0
votes

Problem Description:

Professor R. Borist studies trees. He has kept a record of the preorder, inorder, and postorder traversals of all of his favorite trees. However, a fire in his office has destroyed the file cabinet where he stored the inorder traversals. He still has the preorder and postorder traversals of all of his favorite trees, is this enough information to reconstruct the missing inorder traversals?

You must design and implement a program for the following task: The input will consist of two lists of numbers. The first list is the preorder traversal of some tree T. The second list is the postorder traversal of the same tree T. The output should be the inorder traversal of T. If the input does not determine a unique tree, then any consistent inorder traversal can be returned.

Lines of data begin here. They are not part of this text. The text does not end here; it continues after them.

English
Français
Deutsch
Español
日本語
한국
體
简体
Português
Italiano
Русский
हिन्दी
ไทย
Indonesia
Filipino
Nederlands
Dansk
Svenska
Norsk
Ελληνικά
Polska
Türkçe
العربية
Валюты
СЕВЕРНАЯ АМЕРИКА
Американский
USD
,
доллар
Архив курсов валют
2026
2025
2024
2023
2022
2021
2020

If it helps in designing your implementation, you can assume that:

  • No tree has more than 1,000 nodes.
  • No tree uses the same label for multiple nodes.
  • Labels of nodes are numbers from 0 to 10,000.

Sample data

Input:
2 6 7 1 11 8 5 10 3 4 9
7 8 5 11 10 1 6 4 9 3 2
Output:
7 6 8 11 5 1 10 2 4 3 9

Hints

Given the preorder & postorder traversals of a tree, can you deduce which element was the root? which elements must have come from the left subtree? from the right subtree? Recurse.

First solve the problem when every node in the tree is guaranteed to have either 2 or 0 children. The case in which some nodes have only 1 child is a little trickier.

Notes

In your writeup, you do not need to analyze the efficiency / running time of your solution (this will be a requirement in future projects). But do analyze its correctness; i.e., explain clearly why your algorithm is correct.

1
This seems more like a logic puzzle than an OCaml problem. The key is that nodes are uniquely numbered. The hint seems pretty good: the root of a left subtree of a node is fairly obvious from preorder. The root of a right subtree of a node is fairly obvious from post order. But what does it mean if these turn out to be the same node? You can continue this recursively to get the whole tree (seems like--I haven't actually solved it!).Jeffrey Scofield

1 Answers

2
votes

Even if the problem description does not explicitely says so, it is clear from the hints that we are dealing with binary trees.

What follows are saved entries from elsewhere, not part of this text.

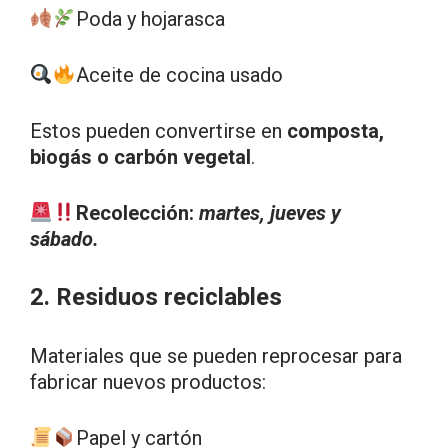
Poda y hojarasca
Aceite de cocina usado
Estos pueden convertirse en
composta,
biogás o carbón vegetal
.
Recolección:
martes, jueves y
sábado.
2. Residuos reciclables
Materiales que se pueden reprocesar para
fabricar nuevos productos:
Papel y cartón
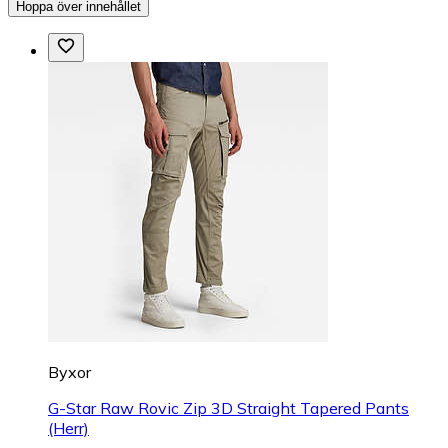
Hoppa över innehållet
Byxor
G-Star Raw Rovic Zip 3D Straight Tapered Pants
(Herr)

The hint is good: find the root of the tree, then find the root of the left subtree and the root of the right one.

After removing the root, look for a position in the list of nodes where you can cut the list: the nodes before the cut are from the left subtree, the nodes after the cut are from the right subtree.

Working out small examples like you did is a good idea.

To answer specifically "understanding how I can build the inorder traversal from the pre and post": first rebuild the tree from the pre and post traversals, then build the inorder traversal from the tree.